THE DATA:
┄┄┄┄┄┄┄┄┄┄

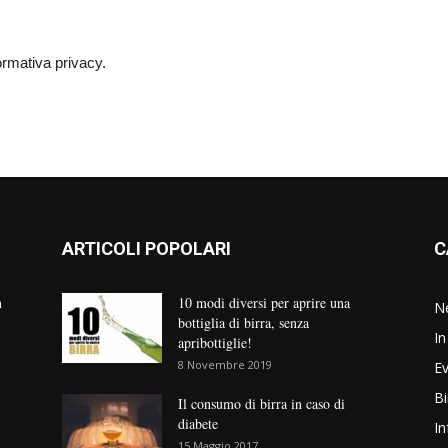
ormativa privacy.
ARTICOLI POPOLARI
C
n
10 modi diversi per aprire una
N
bottiglia di birra, senza
In
apribottiglie!
8 Novembre 2019
Ev
Bi
Il consumo di birra in caso di
diabete
In
15 Maggio 2017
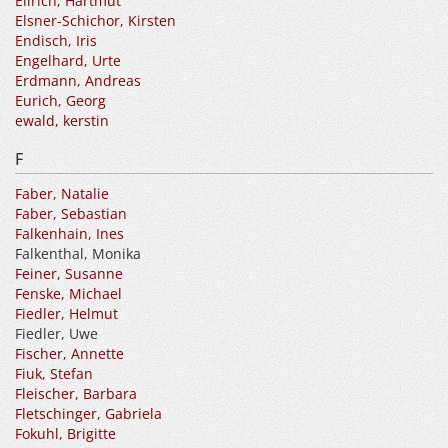
Ellrich, Hartmut
Elsner-Schichor, Kirsten
Endisch, Iris
Engelhard, Urte
Erdmann, Andreas
Eurich, Georg
ewald, kerstin
F
Faber, Natalie
Faber, Sebastian
Falkenhain, Ines
Falkenthal, Monika
Feiner, Susanne
Fenske, Michael
Fiedler, Helmut
Fiedler, Uwe
Fischer, Annette
Fiuk, Stefan
Fleischer, Barbara
Fletschinger, Gabriela
Fokuhl, Brigitte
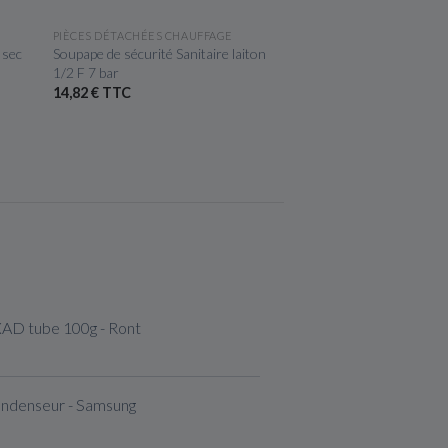
APERÇU RAPIDE
APERÇU R
PIÈCES DÉTACHÉES CHAUFFAGE
PIÈCES DÉTACHÉES CH
 sec
Soupape de sécurité Sanitaire laiton
Gant de travail et manu
1/2 F 7 bar
9 (L)
14,82 € TTC
2,16 € TTC
XAD tube 100g - Ront
ondenseur - Samsung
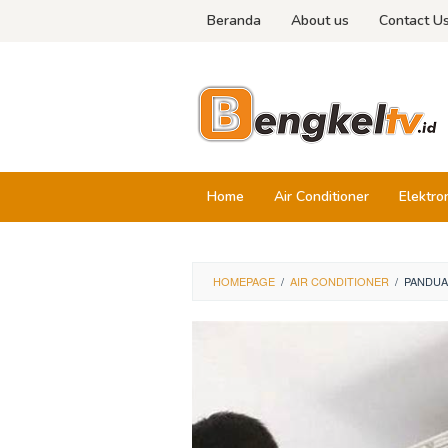
Skip
Beranda
About us
Contact U
to
content
Home
Air Conditioner
Elektro
HOMEPAGE
/
AIR CONDITIONER
/
PANDUA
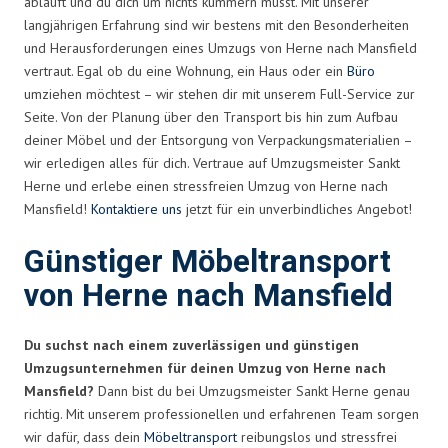
abläuft und du dich um nichts kümmern musst. Mit unserer
langjährigen Erfahrung sind wir bestens mit den Besonderheiten
und Herausforderungen eines Umzugs von Herne nach Mansfield
vertraut. Egal ob du eine Wohnung, ein Haus oder ein
Büro
umziehen möchtest – wir stehen dir mit unserem Full-Service zur
Seite. Von der Planung über den Transport bis hin zum Aufbau
deiner Möbel und der Entsorgung von Verpackungsmaterialien –
wir erledigen alles für dich. Vertraue auf Umzugsmeister Sankt
Herne und erlebe einen stressfreien Umzug von Herne nach
Mansfield!
Kontaktiere uns
jetzt für ein unverbindliches Angebot!
Günstiger Möbeltransport
von Herne nach Mansfield
Du suchst nach einem zuverlässigen und günstigen
Umzugsunternehmen für deinen Umzug von Herne nach
Mansfield?
Dann bist du bei Umzugsmeister Sankt Herne genau
richtig. Mit unserem professionellen und erfahrenen Team sorgen
wir dafür, dass dein
Möbeltransport
reibungslos und stressfrei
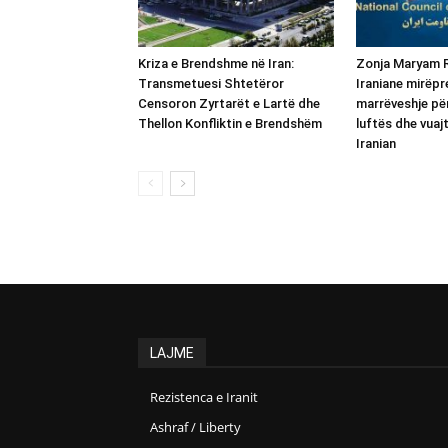
Kriza e Brendshme në Iran:
Zonja Maryam R
Transmetuesi Shtetëror
Iraniane mirëp
Censoron Zyrtarët e Lartë dhe
marrëveshje për
Thellon Konfliktin e Brendshëm
luftës dhe vuajt
Iranian
LAJME
Rezistenca e Iranit
Ashraf / Liberty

┄┄┄┄┄┄┄┄┄┄

The answer must be an exact copy of the lines above, from the start of the records through the line with "Falkenthal, Monika", and of nothing else; no pictures belong in it.

ormativa privacy.
ARTICOLI POPOLARI
C
n
10 modi diversi per aprire una
N
bottiglia di birra, senza
In
apribottiglie!
8 Novembre 2019
Ev
Bi
Il consumo di birra in caso di
diabete
In
15 Maggio 2017
Ellrich, Hartmut
Elsner-Schichor, Kirsten
Endisch, Iris
Engelhard, Urte
Erdmann, Andreas
Eurich, Georg
ewald, kerstin
F
Faber, Natalie
Faber, Sebastian
Falkenhain, Ines
Falkenthal, Monika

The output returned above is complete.